Rust Pointers for C Programmers
I’ve been eyeing Rust for about a year now. Here and there, I tried to use it to make a silly little program, or to implement some simple function in it to see for myself how ergonomic it really was, and what sort of machine code rustc spit out. But last weekend I found a need for a tool to clean up some preprocessor mess, and so instead of hacking together some combination of shell and Python, I decided to write it in Rust.
From my earlier attempts, I knew that there are a lot of different “pointers” but I found all the descriptions of them lacking or confusing. Specifically, Rust calls itself a systems programming language, yet I found no clear description of how the different pointers map to C—the systems programming language. Eventually, I stumbled across The Periodic Table of Rust Types, which made things a bit clearer, but I still didn’t feel like I truly understood.
During my weekend expedition to Rust land, I think I’ve grokked things enough to write this explanation of how Rust does things. As always, feedback is welcomed.
I’ll describe what happens in terms of C. To keep things simple, I will:
- assume that you are well-versed in C
- assume that you can read Rust (any intro will teach you enough)

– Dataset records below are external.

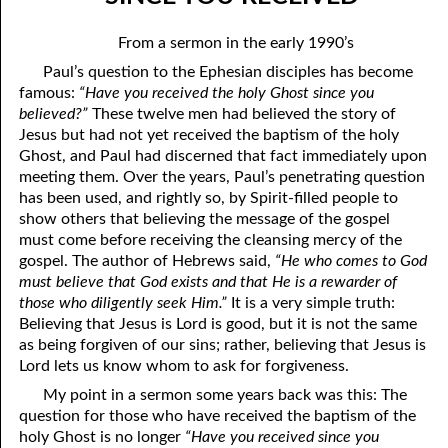
06-04 In The Dark
April
From a sermon in the early 1990’s
06-05 Since You Received
May
Paul’s question to the Ephesian disciples has become
famous:
“Have you received the holy Ghost since you
06-06 “A Prophet Like unto Me”, Part One: Washing
June
believed?”
These twelve men had believed the story of
06-07 “A Prophet Like unto Me”, Part Two: To Be Priests
July
Jesus but had not yet received the baptism of the holy
Ghost, and Paul had discerned that fact immediately upon
06-08 “A Prophet Like unto Me”, Part Three: To Be The Only
August
meeting them. Over the years, Paul’s penetrating question
has been used, and rightly so, by Spirit-filled people to
Priests On Earth
September
show others that believing the message of the gospel
must come before receiving the cleansing mercy of the
06-09 According To The Number Of Israel
October
gospel. The author of Hebrews said,
“He who comes to God
must believe that God exists and that He is a rewarder of
06-10 Learning To Hurt
November
those who diligently seek Him.”
It is a very simple truth:
06-11 Only Seven
Believing that Jesus is Lord is good, but it is not the same
December
as being forgiven of our sins; rather, believing that Jesus is
06-12 The Ten Commandments, No. 1: No Other Gods
Lord lets us know whom to ask for forgiveness.
My point in a sermon some years back was this: The
06-13 The Ten Commandments, No. 2: No Idols
question for those who have received the baptism of the
06-14 The Ten Commandments, No. 3: Faithfulness
holy Ghost is no longer
“Have you received since you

- not bother with const for the C snippets
- not talk about mutability
In the following text, I assume that we have some struct T. The actual contents don’t matter. In other words:
struct T { /* some members */ };
With that out of the way, let’s dive in!
*const T and *mut T
These are raw pointers. In general, you shouldn’t use them since only unsafe code can dereference them, and the whole point of Rust is to write as much safe code as possible.

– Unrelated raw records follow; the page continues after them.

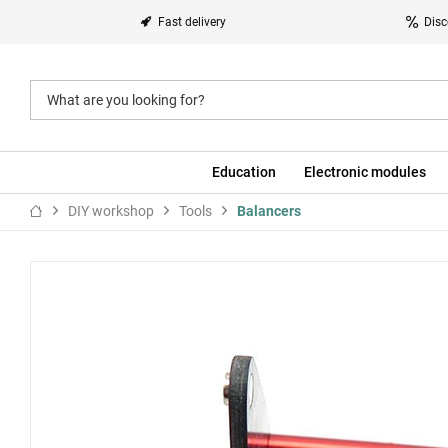
Fast delivery
Disc
Education
Electronic modules
DIY workshop
Tools
Balancers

Raw pointers are just like what you have in C. If you make a pointer, you end up using sizeof(struct T *) bytes for the pointer. In other words:
struct T *ptr;
&T and &mut T
These are borrowed references. They use the same amount of space as raw pointers and behave same exact way in the generated machine code. Consider this trivial example:
#[no_mangle] pub fn raw(p: *mut usize) { unsafe { *p = 5; } } #[no_mangle] pub fn safe(p: &mut usize) { *p = 5; }
A rustc invocation later, we have:
raw() raw: 55 pushq %rbp raw+0x1: 48 89 e5 movq %rsp,%rbp raw+0x4: 48 c7 07 05 00 00 movq $0x5,(%rdi) 00 raw+0xb: 5d popq %rbp raw+0xc: c3 ret safe() safe: 55 pushq %rbp safe+0x1: 48 89 e5 movq %rsp,%rbp safe+0x4: 48 c7 07 05 00 00 movq $0x5,(%rdi) 00 safe+0xb: 5d popq %rbp safe+0xc: c3 ret
Note that the two functions are bit-for-bit identical.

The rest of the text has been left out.